🔗Wikipedia Pipeline

A Cask Data Application Platform (CDAP) example demonstrating a typical batch data processing pipeline using CDAP Workflows.

🔗Overview

This example demonstrates a CDAP application performing analysis on Wikipedia data using MapReduce and Spark programs running within a CDAP Workflow: WikipediaPipelineWorkflow.

This example can be run in both online and offline modes.

  • In the online mode, the MapReduceProgram WikipediaDataDownloader reads the stream pageTitleStream, each event of which is an element from the output of the Facebook "Likes" API. For each event, it downloads Wikipedia data for the page using the MediaWiki Wikipedia API. It stores the downloaded data in the KeyValueTable dataset wikiData.
  • In the offline mode, it expects Wikipedia data formatted following the output of the MediaWiki API in the stream wikiStream. The MapReduce program wikiDataToDataset consumes this stream and stores it in the same KeyValueTable dataset wikiData. Data can be uploaded to the wikiStream using the CDAP CLI.

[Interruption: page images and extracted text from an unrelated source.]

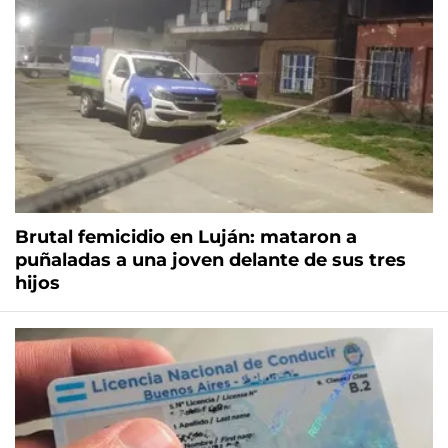
Brutal femicidio en Luján: mataron a
puñaladas a una joven delante de sus tres
hijos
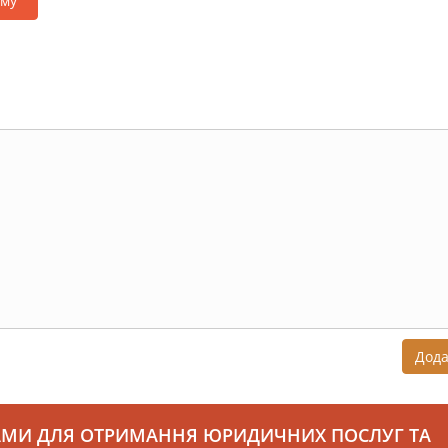
аму
Дод
АМИ ДЛЯ ОТРИМАННЯ ЮРИДИЧНИХ ПОСЛУГ ТА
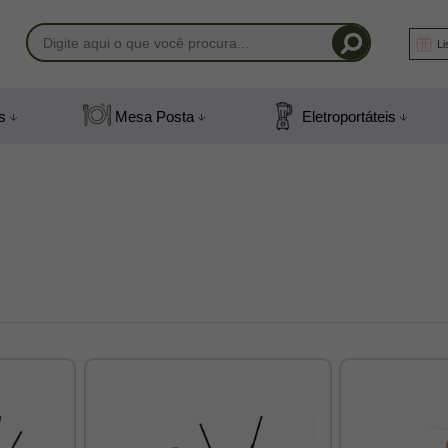
Li
-1408
s
Mesa Posta
Eletroportáteis
) 991831408
mail.com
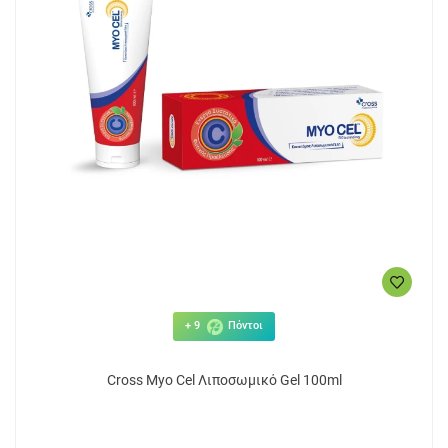
+ 9
Πόντοι
Cross Myo Cel Λιποσωμικό Gel 100ml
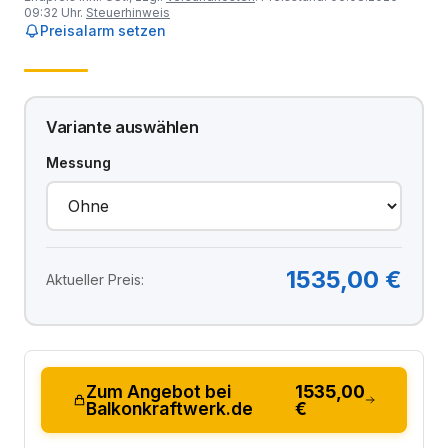
09:32 Uhr.
Steuerhinweis
Preisalarm setzen
Variante auswählen
Messung
1535,00 €
Aktueller Preis:
Zum Angebot bei
1535,00
Balkonkraftwerk.de
€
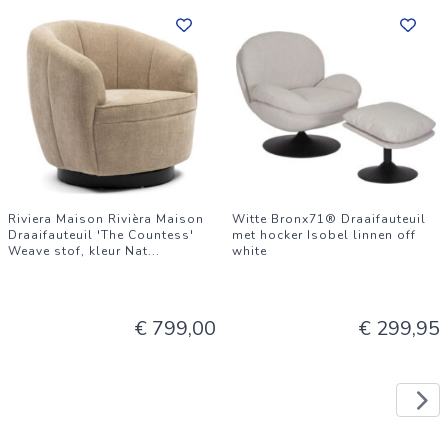
Riviera Maison Rivièra Maison
Witte Bronx71® Draaifauteuil
Draaifauteuil 'The Countess'
met hocker Isobel linnen off
Weave stof, kleur Nat
...
white
€ 799,00
€ 299,95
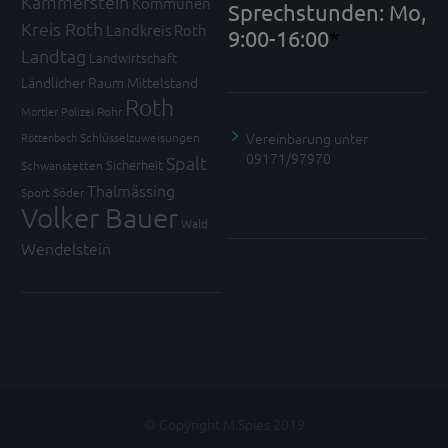
Kammerstein
Kommunen
Sprechstunden: Mo,
Kreis Roth
Landkreis Roth
9:00-16:00
*
Landtag
Landwirtschaft
Ländlicher Raum
Mittelstand
Roth
Mortler
Polizei
Rohr
Vereinbarung unter
Röttenbach
Schlüsselzuweisungen
09171/97970
Spalt
Sicherheit
Schwanstetten
Thalmässing
Sport
Söder
Volker Bauer
Wald
Wendelstein
© Copyright M.Spies 2019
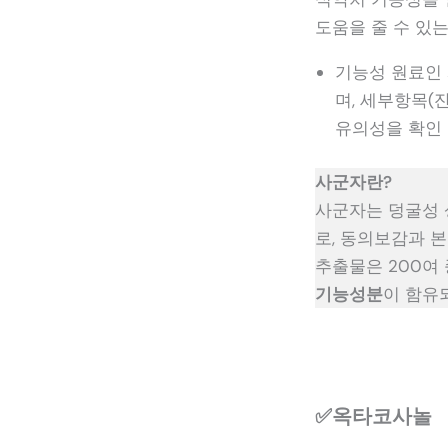
도움을 줄 수 있
기능성 원료인
며, 세부항목(잔
유의성을 확인 
사군자란?
사군자는 덩굴성 
로, 동의보감과 
추출물은 200여
기능성분
이 함유
✅옥타코사놀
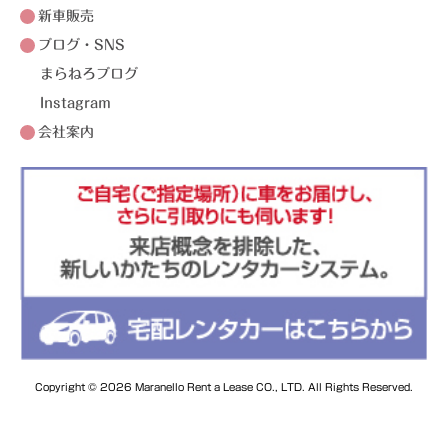
新車販売
ブログ・SNS
まらねろブログ
Instagram
会社案内
Copyright © 2026 Maranello Rent a Lease CO., LTD. All Rights Reserved.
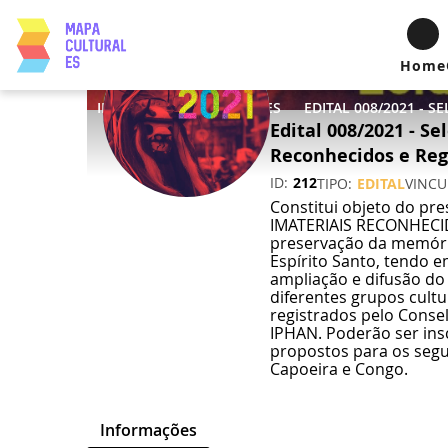
Home
INICIO
OPORTUNIDADES
Edital 008/2021 - S
Reconhecidos e Regi
ID
212
TIPO
EDITAL
VINC
Constitui objeto do p
IMATERIAIS RECONHECID
preservação da memória
Espírito Santo, tendo 
ampliação e difusão do 
diferentes grupos cult
registrados pelo Consel
IPHAN. Poderão ser insc
propostos para os segui
Capoeira e Congo.
Informações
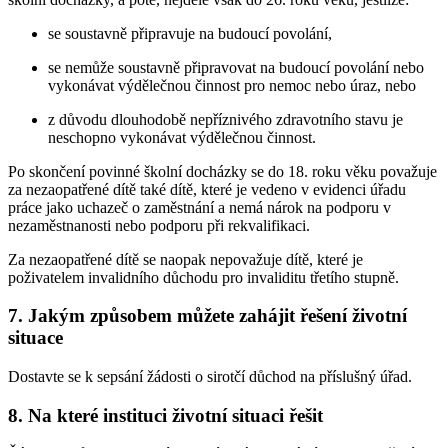
se soustavně připravuje na budoucí povolání,
se nemůže soustavně připravovat na budoucí povolání nebo
vykonávat výdělečnou činnost pro nemoc nebo úraz, nebo
z důvodu dlouhodobě nepříznivého zdravotního stavu je
neschopno vykonávat výdělečnou činnost.
Po skončení povinné školní docházky se do 18. roku věku považuje
za nezaopatřené dítě také dítě, které je vedeno v evidenci úřadu
práce jako uchazeč o zaměstnání a nemá nárok na podporu v
nezaměstnanosti nebo podporu při rekvalifikaci.
Za nezaopatřené dítě se naopak nepovažuje dítě, které je
poživatelem invalidního důchodu pro invaliditu třetího stupně.
7. Jakým způsobem můžete zahájit řešení životní
situace
Dostavte se k sepsání žádosti o sirotčí důchod na příslušný úřad.
8. Na které instituci životní situaci řešit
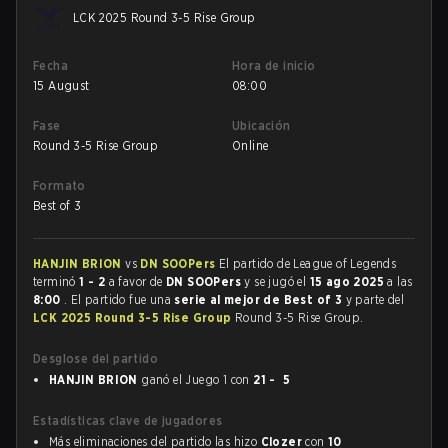
LCK 2025 Round 3-5 Rise Group
Fecha
Hora de inicio
15 August
08:00
Fase
Ubicación
Round 3-5 Rise Group
Online
Formato
Best of 3
HANJIN BRION
vs
DN SOOPers
El partido de League of Legends
terminó
1 - 2
a favor de
DN SOOPers
y se jugó el
15 ago 2025
a las
8:00
. El partido fue una
serie al mejor de Best of 3
y parte del
LCK 2025 Round 3-5 Rise Group
Round 3-5 Rise Group.
Desglose del partido
HANJIN BRION
ganó el Juego 1 con
21 - 5
Estadísticas clave de jugadores
Más eliminaciones del partido las hizo
Clozer
con
10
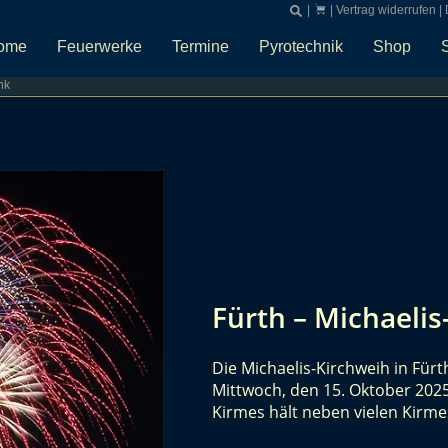
|
|
Vertrag widerrufen
|
ome
Feuerwerke
Termine
Pyrotechnik
Shop
nk
Fürth – Michaeli
Die Michaelis-Kirchweih in Fürth
Mittwoch, den 15. Oktober 2025,
Kirmes hält neben vielen Kirm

Once raw Wikipedia data is available from using either the online or offline modes, the WikipediaPipelineWorkflow runs a MapReduce program WikiContentValidatorAndNormalizer that filters bad records from the raw data, as well as normalizes it by converting the wikitext-formatted data to plain text. It then stores the output in another KeyValueTable dataset called normalized.

The WikipediaPipelineWorkflow then contains a fork, with two branches:

  • One branch runs the Apache Spark program SparkWikipediaClustering. This program can be configured to either run Latent Dirichlet Allocation (LDA), or K-Means. The algorithm can be chosen by setting the field clusteringAlgorithm in an application config. By default, the workflow is configured to use LDA, if the clusteringAlgorithm field is not specified. This program consumes normalized data and runs clustering on it using the configured algorithm. It stores its output in the CDAP Table dataset clustering, with one row for each iteration, and a column per topic containing the score for that topic.
  • The other branch contains a MapReduce program TopNMapReduce that consumes the normalized data and produces the top "N" words in the dataset topn.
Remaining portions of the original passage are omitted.